Nixon’s response was that such an event would not be worth a nuclear war. Unfortunately, it is true: no prudent statesman could decide a country’s internal atrocities were worth a nuclear war. As a matter of terrible fact, atrocities far worse than the Soviet Union’s treatment of the Jews have recurred frequently throughout history, and statesmen have had to recognize that however tragic and contemptible, they cannot justify policies which might cause a great power crisis or war. Gerson would have you believe only realists think this way: no, all statesmen of all stripes think and act this way, and for good reason. Clinton and Bush did not push human rights in China.
Kissinger, later in that taped conversation, talks about how if India imposed a similar policy on its minorities, few in America would care. This is basically true: even among active proponents of interventionism, there is usually some degree of selectivity in which interventions they would have you care about. No American administration is ever going to apply the doctrine of humanitarianism to its interventions with equal, or even equitable consistency. American interests must always come into play when deciding to push a humanitarian policy – the USSR was too strong to risk crisis or war for its anti-Semitism, and some interventions are too remote from American interests to be worth committing American resources.
Gerson claims the Jackson-Vanik amendment is proof Kissinger and the realists were wrong. Jackson-Vanik was toothless, and if had teeth, it never would have been allowed to pass. Was it a “pivot point” in initiating the Soviet Union’s collapse, as Gerson claims? Hardly. Jackson-Vanik accomplished little until the USSR agreed to begin complying with the Helsinki Accords and the OSCE, which owe their existence to… Henry Kissinger, realism, and détente! Of course, Gerson thinks Reaganism (and here Jackson-Vanik gets credit for being proto-Reaganite) deserves credit for ending the Cold War, not realism. However, ultimately, the Cold War’s end owes far more to the failures of communism and the geopolitical mistakes of the USSR than any US pressure on human rights.
Gerson thinks realism discounts America’s “ideological advantages” in confrontations with evil. However, Gerson also seems to forget that realism and the restraint it provides on the excesses of its ideology are vital to America’s ideological advantage. When the US pursues moral crusades without regards to its limits or interests, it tends to damage, rather than help, America’s ideological prestige. Because whatever the world’s “common interests” in upholding American ideological values like democracy and human rights, there is a much stronger common desire for sovereignty and stability from most nations, regardless of ideological flavor, that abandoning realism imperils.

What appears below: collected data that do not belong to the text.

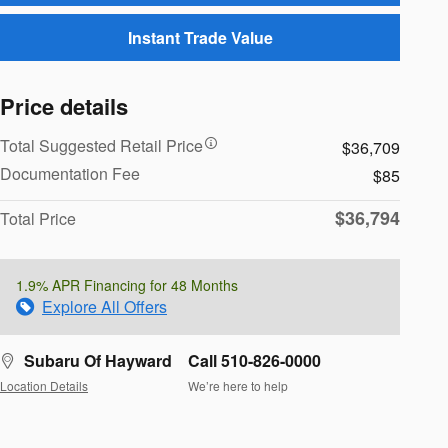
Instant Trade Value
Price details
Total Suggested Retail Price
$36,709
Documentation Fee
$85
$36,794
Total Price
1.9% APR Financing for 48 Months
Explore All Offers
Subaru Of Hayward
Call 510-826-0000
Location Details
We’re here to help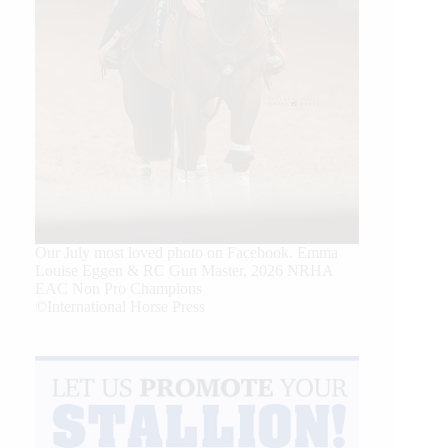
Our July most loved photo on Facebook. Emma
Louise Eggen & RC Gun Master, 2026 NRHA
EAC Non Pro Champions
©International Horse Press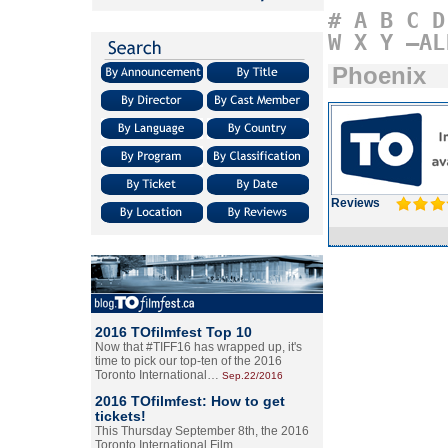
#
A
B
C
D
W
X
Y
–AL
Phoenix
Reviews
2016 TOfilmfest Top 10
Now that #TIFF16 has wrapped up, it's
time to pick our top-ten of the 2016
Toronto International…
Sep.22/2016
2016 TOfilmfest: How to get
tickets!
This Thursday September 8th, the 2016
Toronto International Film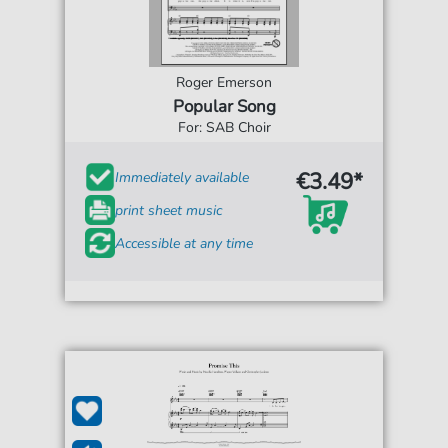
Roger Emerson
Popular Song
For: SAB Choir
€3.49*
Immediately available
print sheet music
Accessible at any time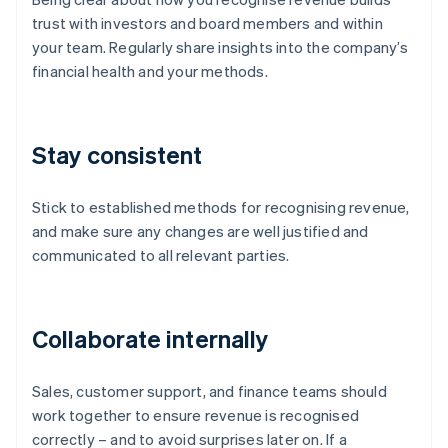
trust with investors and board members and within
your team. Regularly share insights into the company’s
financial health and your methods.
Stay consistent
Stick to established methods for recognising revenue,
and make sure any changes are well justified and
communicated to all relevant parties.
Collaborate internally
Sales, customer support, and finance teams should
work together to ensure revenue is recognised
correctly – and to avoid surprises later on. If a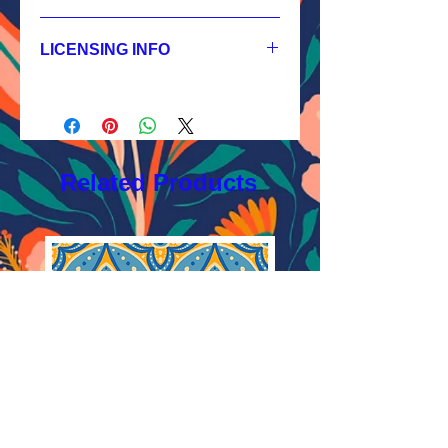
1.
Non-exclusive License
JPEG 1800x1800 px, 300 dpi, RGB;
LICENSING INFO
2.
Exclusive License
AI, EPS 6x6 inches,
Licensing Process
JPEG 1800x1800 px, 300 dpi, RGB;
Licensing Terms
3.
Buyout
Licensing FAQ
AI, EPS 6x6 inches,
Licensing Agreement
JPEG 1800x1800 px, 300 dpi, RGB
Related Products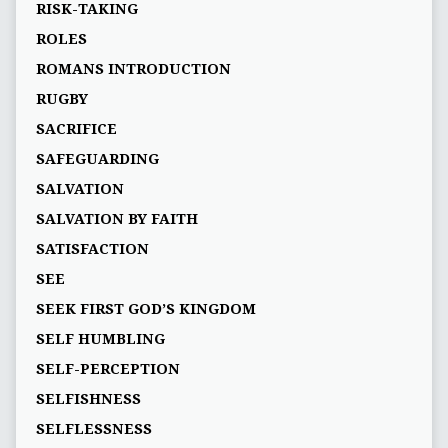
RISK-TAKING
ROLES
ROMANS INTRODUCTION
RUGBY
SACRIFICE
SAFEGUARDING
SALVATION
SALVATION BY FAITH
SATISFACTION
SEE
SEEK FIRST GOD’S KINGDOM
SELF HUMBLING
SELF-PERCEPTION
SELFISHNESS
SELFLESSNESS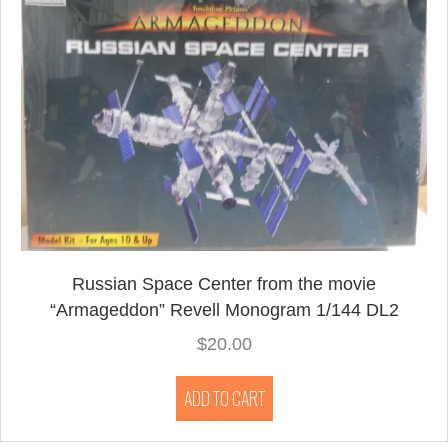
Russian Space Center from the movie
“Armageddon” Revell Monogram 1/144 DL2
$
20.00
ADD TO CART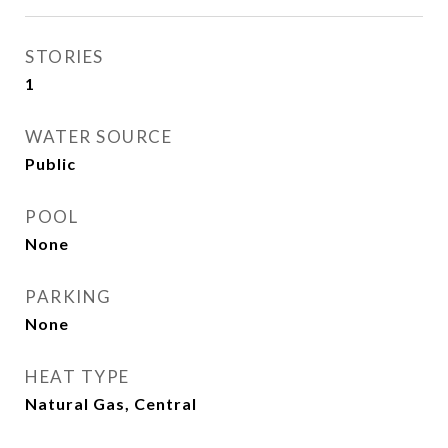
STORIES
1
WATER SOURCE
Public
POOL
None
PARKING
None
HEAT TYPE
Natural Gas, Central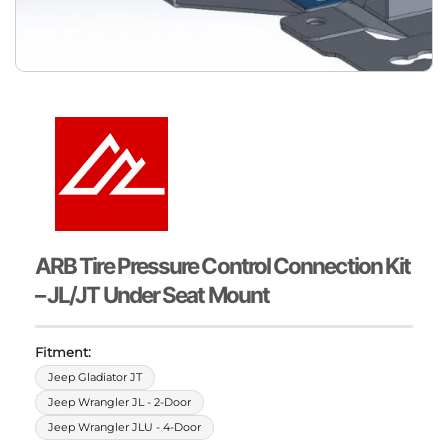
ARB Tire Pressure Control Connection Kit
– JL/JT Under Seat Mount
Fitment:
Jeep Gladiator JT
Jeep Wrangler JL - 2-Door
Jeep Wrangler JLU - 4-Door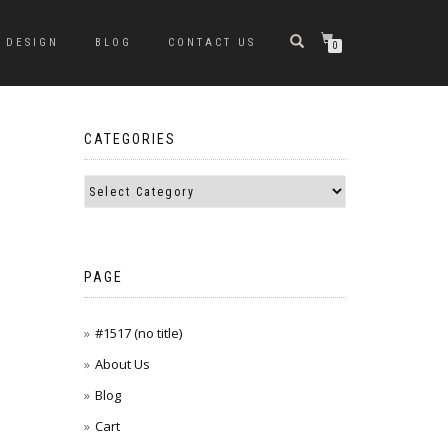
DESIGN
BLOG
CONTACT US
0
CATEGORIES
PAGE
#1517 (no title)
About Us
Blog
Cart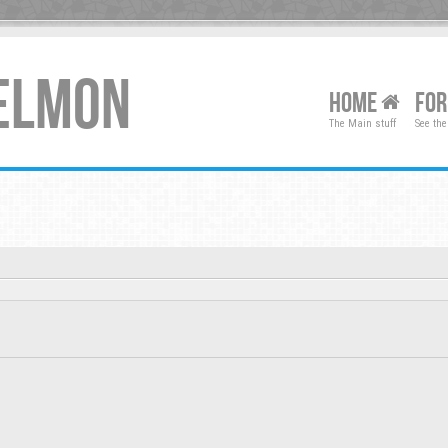
XELMON
HOME
FO
The Main stuff
See the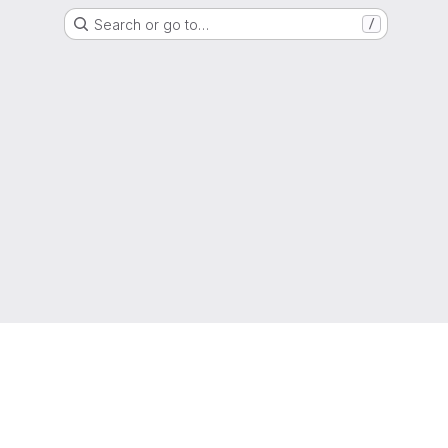
Search or go to…
/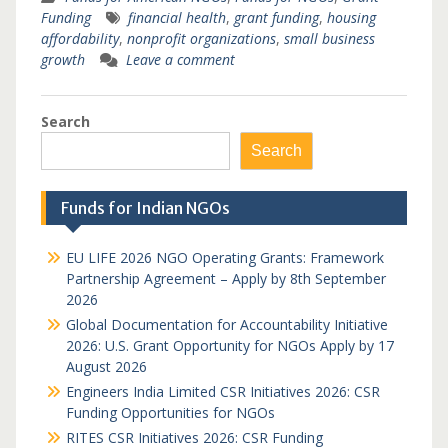
Funding
financial health
,
grant funding
,
housing
affordability
,
nonprofit organizations
,
small business
growth
Leave a comment
Search
Search
Funds for Indian NGOs
EU LIFE 2026 NGO Operating Grants: Framework
Partnership Agreement – Apply by 8th September
2026
Global Documentation for Accountability Initiative
2026: U.S. Grant Opportunity for NGOs Apply by 17
August 2026
Engineers India Limited CSR Initiatives 2026: CSR
Funding Opportunities for NGOs
RITES CSR Initiatives 2026: CSR Funding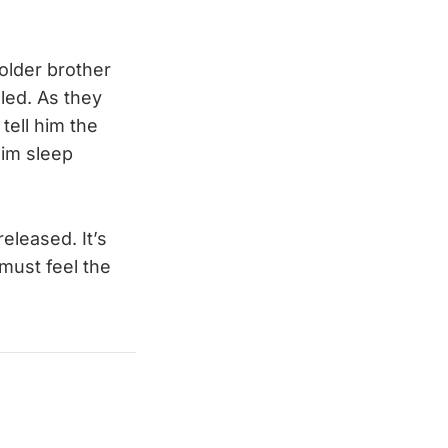
older brother
led. As they
tell him the
him sleep
eleased. It’s
e must feel the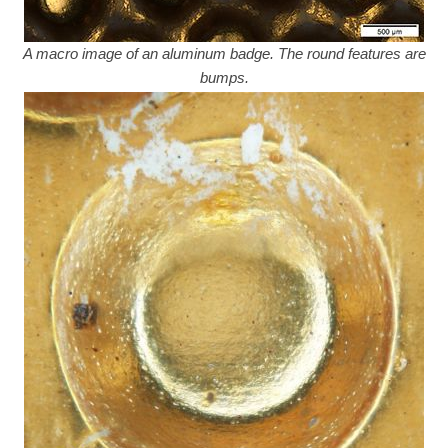
A macro image of an aluminum badge. The round features are
bumps.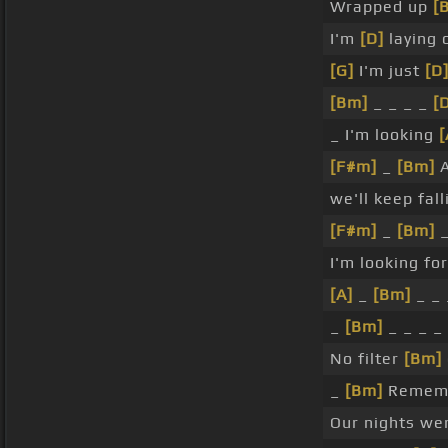
Wrapped up
[
I'm
[D]
laying 
[G]
I'm just
[D
[Bm]
_ _ _ _
[
_ I'm looking
[
[F#m]
_
[Bm]
A
we'll keep fall
[F#m]
_
[Bm]
_
I'm looking for
[A]
_
[Bm]
_ _
_
[Bm]
_ _ _ _
No filter
[Bm]
_
[Bm]
Rememb
Our nights we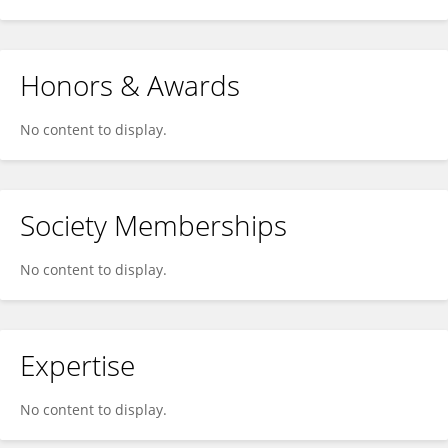
Honors & Awards
No content to display.
Society Memberships
No content to display.
Expertise
No content to display.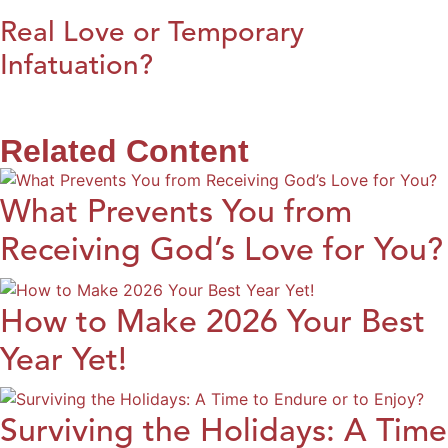
Real Love or Temporary
Infatuation?
Related Content
What Prevents You from
Receiving God’s Love for You?
How to Make 2026 Your Best
Year Yet!
Surviving the Holidays: A Time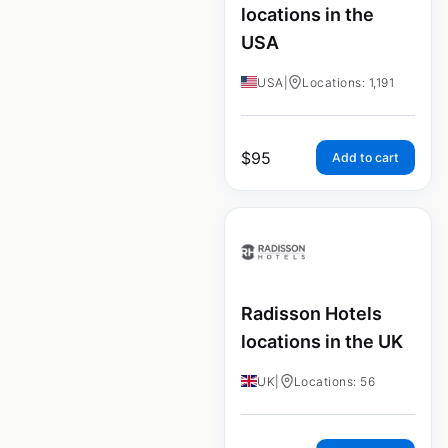
locations in the
USA
USA
|
Locations: 1,191
$
95
Add to cart
Radisson Hotels
locations in the UK
UK
|
Locations: 56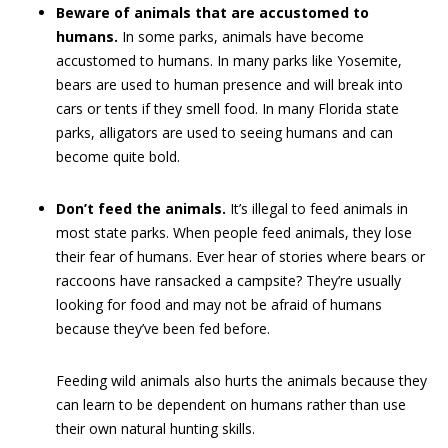
Beware of animals that are accustomed to
humans.
In some parks, animals have become
accustomed to humans. In many parks like Yosemite,
bears are used to human presence and will break into
cars or tents if they smell food. In many Florida state
parks, alligators are used to seeing humans and can
become quite bold.
Don’t feed the animals.
It’s illegal to feed animals in
most state parks. When people feed animals, they lose
their fear of humans. Ever hear of stories where bears or
raccoons have ransacked a campsite? They’re usually
looking for food and may not be afraid of humans
because they’ve been fed before.
Feeding wild animals also hurts the animals because they
can learn to be dependent on humans rather than use
their own natural hunting skills.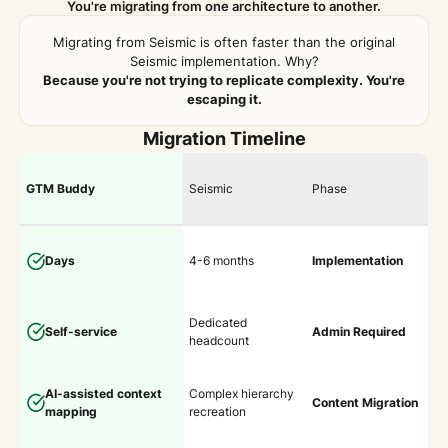
You're migrating from one architecture to another.
Migrating from Seismic is often faster than the original
Seismic implementation. Why?
Because you're not trying to replicate complexity. You're
escaping it.
Migration Timeline
GTM Buddy
Seismic
Phase
Days
4-6 months
Implementation
Dedicated
Self-service
Admin Required
headcount
AI-assisted context
Complex hierarchy
Content Migration
mapping
recreation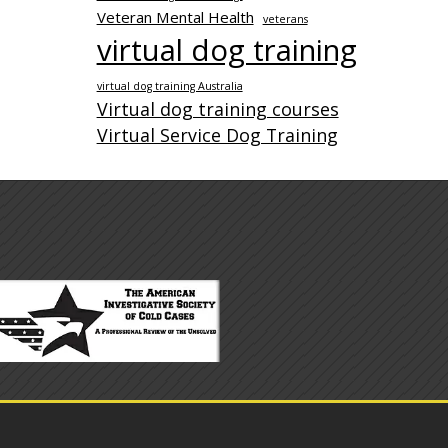
Veteran Mental Health
veterans
virtual dog training
virtual dog training Australia
Virtual dog training courses
Virtual Service Dog Training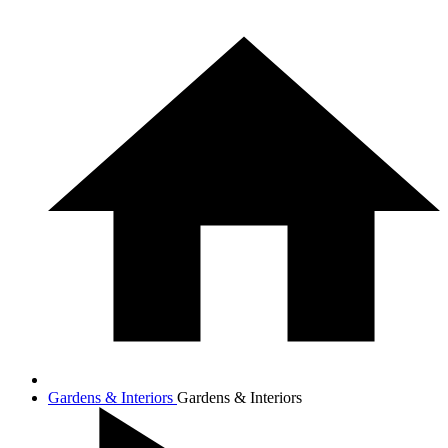
Gardens & Interiors
Gardens & Interiors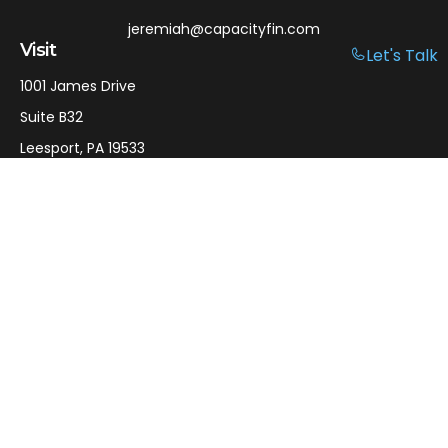
jeremiah@capacityfin.com
Visit
Let's Talk
1001 James Drive
Suite B32
Leesport,
PA
19533
Connect
Office:
610-750-9126
Mobile:
610-301-3797
LPL
Financial Form CRS
Check the background of your financial professional on
FINRA's
BrokerCheck
.
The content is developed from sources believed to be
providing accurate information. The information in this
material is not intended as tax or legal advice. Please
consult legal or tax professionals for specific information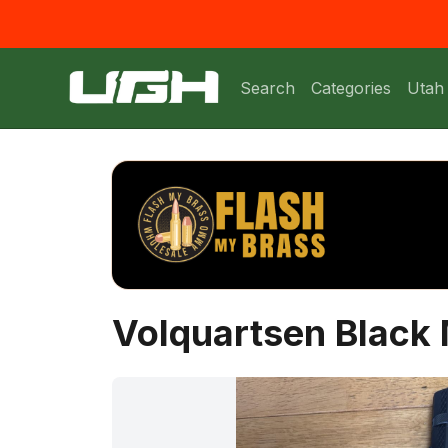
Search
Categories
Utah
Volquartsen Blac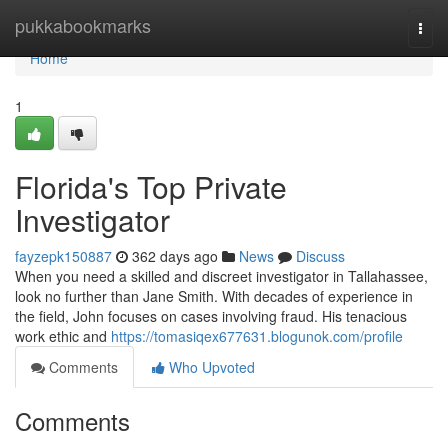
Home
pukkabookmarks
Togg
navi
Home
1
Florida's Top Private
Investigator
fayzepk150887
362 days ago
News
Discuss
When you need a skilled and discreet investigator in Tallahassee,
look no further than Jane Smith. With decades of experience in
the field, John focuses on cases involving fraud. His tenacious
work ethic and
https://tomasiqex677631.blogunok.com/profile
Comments
Who Upvoted
Comments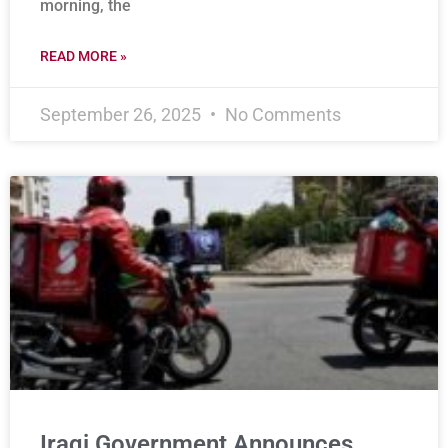
morning, the
READ MORE »
September 26, 2025
No Comments
Iraqi Government Announces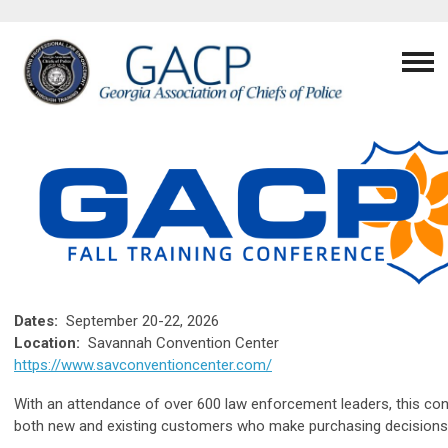
Dates:
September 20-22, 2026
Location:
Savannah Convention Center
https://www.savconventioncenter.com/
With an attendance of over 600 law enforcement leaders, this conf
both new and existing customers who make purchasing decisions 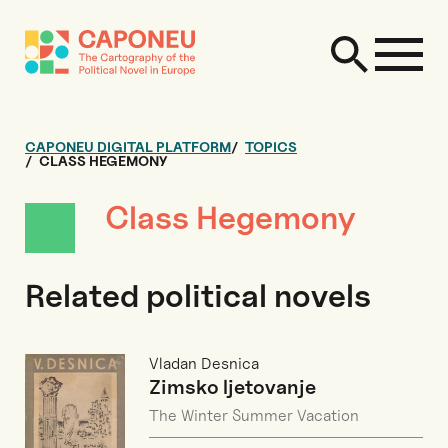
CAPONEU DIGITAL PLATFORM
TOPICS
CLASS HEGEMONY
Class Hegemony
Related political novels
Vladan Desnica
Zimsko ljetovanje
The Winter Summer Vacation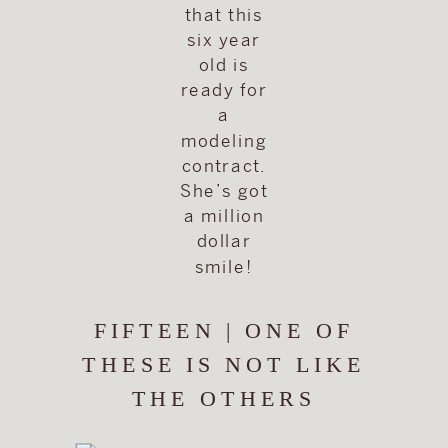
that this
six year
old is
ready for
a
modeling
contract.
She’s got
a million
dollar
smile!
FIFTEEN | ONE OF
THESE IS NOT LIKE
THE OTHERS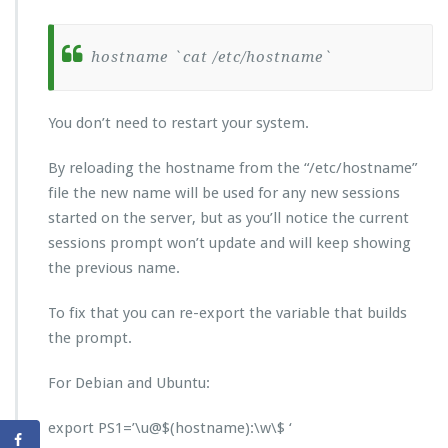
hostname `cat /etc/hostname`
You don’t need to restart your system.
By reloading the hostname from the “/etc/hostname”
file the new name will be used for any new sessions
started on the server, but as you’ll notice the current
sessions prompt won’t update and will keep showing
the previous name.
To fix that you can re-export the variable that builds
the prompt.
For Debian and Ubuntu:
export PS1=’\u@$(hostname):\w\$ ‘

It is somewhat astonishing to think America suffers from too much hard-headed thinking and realism. Yet this is what Gerson seems to believe about American policy today. His contemporary objection, beyond the historical anecdote about Kissinger? That “in the world beyond good and evil, some may be lightly consigned to the gas chambers.” As if the next holocaust is about to erupt. Of course realism has its moral consequences – but so do all ideologies. Neoconservatism and liberal interventionism lightly consign American and foreign lives to the altar of ideals that all too often evaporate on foreign battlegrounds. Perhaps a day will come when American policy becomes so cold that it really does imperil America’s moral prestige – but for the past decade, thanks in no small part to the administration Gerson served, it has been the refusal to submit to the counsels of realism and humility, not realism itself, that has led to unnecessary wars, suffering, and the erosion of America’s moral standing.